CASE STUDY
Mobile Internet Big Data Platform in China Unicom
ABSTRACT
China Unicom, the largest WCDMA 3G operator in China, meets the requirements of the historical Mobile Internet Explosion, or the surging of Mobile Internet Traffic from mobile terminals. According to the internal statistics of China Unicom, mobile user traffic has increased rapidly with a Compound Annual Growth Rate (CAGR) of 135%. Currently China Unicom monthly stores more than 2 trillion records, data volume is over 525 TB, and the highest data volume has reached a peak of 5 PB. Since October 2009, China Unicom has been developing a home-brewed big data storage and analysis platform based on the open source Hadoop Distributed File System (HDFS) as it has a long-term strategy to make full use of this Big Data.
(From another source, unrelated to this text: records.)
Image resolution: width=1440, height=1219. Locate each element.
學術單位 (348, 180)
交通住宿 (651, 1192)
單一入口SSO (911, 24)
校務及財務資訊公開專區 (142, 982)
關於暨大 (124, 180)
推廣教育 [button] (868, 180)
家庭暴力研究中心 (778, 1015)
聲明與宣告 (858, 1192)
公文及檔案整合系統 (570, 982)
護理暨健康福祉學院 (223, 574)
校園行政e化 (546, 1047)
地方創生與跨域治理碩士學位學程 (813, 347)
All Mobile Internet Traffic is well served using this big data platform. Currently, the writing speed has reached 1 390 000 records per second, and the record retrieval time in the table that contains trillions of records is less than 100 ms. To take advantage of this opportunity to be a Big Data Operator, China Unicom has developed new functions and has multiple innovations to solve space and time constraint challenges presented in data processing. In this paper, we will introduce our big data platform in detail. Based on this big data platform, China Unicom is building an industry ecosystem based on Mobile Internet Big Data and considers that a telecom operator-centric ecosystem can be formed that is critical to reaching prosperity in the modern communications business.
The object of this case:
China Unicom wants to lead to embracing the Mobile Internet Explosion and builds a big data platform to solve the challenges of data acquisition, data analysis, and data value-added services.
The problem in this case:
- The client users of China Unicom increase rapidly with a Compound Annual Growth Rate (CAGR) of 135%.
- China Unicom’s big data platform, starting from October 2009, has recorded monthly traffic of more than 2 trillion records, monthly data volume is over 525 TB and the maximum data volume recorded has reached a peak of 5 PB. Overall writing speed has reached 1.390.000 records per second, and the recorded retrieval time in the table that contains trillions of records is less than 100 ms.
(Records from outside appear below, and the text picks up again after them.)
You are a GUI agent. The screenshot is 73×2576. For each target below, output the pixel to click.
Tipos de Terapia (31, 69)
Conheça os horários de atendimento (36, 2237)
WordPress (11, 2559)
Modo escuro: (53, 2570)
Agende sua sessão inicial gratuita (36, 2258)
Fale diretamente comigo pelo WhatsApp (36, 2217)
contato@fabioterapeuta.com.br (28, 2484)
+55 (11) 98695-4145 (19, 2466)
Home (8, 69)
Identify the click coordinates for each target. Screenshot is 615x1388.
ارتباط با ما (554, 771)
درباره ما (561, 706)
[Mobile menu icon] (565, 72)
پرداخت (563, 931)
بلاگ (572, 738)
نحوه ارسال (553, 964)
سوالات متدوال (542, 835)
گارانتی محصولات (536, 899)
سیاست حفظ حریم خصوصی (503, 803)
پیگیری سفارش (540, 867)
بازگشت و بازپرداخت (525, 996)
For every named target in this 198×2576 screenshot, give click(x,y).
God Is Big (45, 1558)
- Any mobile network operator even only recording network flow data, the resulting data repository could easily reach the Terabyte level on a yearly basis. However, if all mobile traffic data is recorded for forensic analysis, the volume of the data could easily reach the Petabyte level.
The solution to this case:
- Use the principle of aggregation. The principle of the aggregation is that a user’s valid behaviour data should not be lost and that efficiency is required to reduce the invalid data. Then the file is produced in less than five minutes, and the volume of every file is less than 200 MB. If the size of one single file exceeds 200 MB, multiple files will be produced to guarantee that the size of the single file is below the threshold, and the additional related files are identified by appending a hexadecimal number.
- Transmit file by FTP protocol to the twenty-four FTP servers located in Beijing and to reduce the bandwidth of transmission, all files are compressed by the bzip2 compression algorithm before the files are uploaded to Beijing from every province. After being decompressed, the files are written into an HBase by a native Java API supported by HBase. In HBase, an online record table will be generated for each month.
- China Unicom compares the performance of the Oracle and HBase by querying the record of a specified telephone number. The results are:
- Compared with Oracle database, China Unicom HBase shows very consistent performance.
- Oracle database, the higher the number of concurrent query transactions conducted, the slower the average response time becomes. The impact of the size of records in the database has a deleterious effect on the query performance. However, for our optimized HBase system, the latency of most responses is in milliseconds, and the impact of the records already in the database is quite low compared with Oracle database.
- China Unicom work is optimized based on the open source nature of HBase, while Oracle database is a proprietary one where China Unicom cannot optimize the code to speed up transactions in the traffic records repository.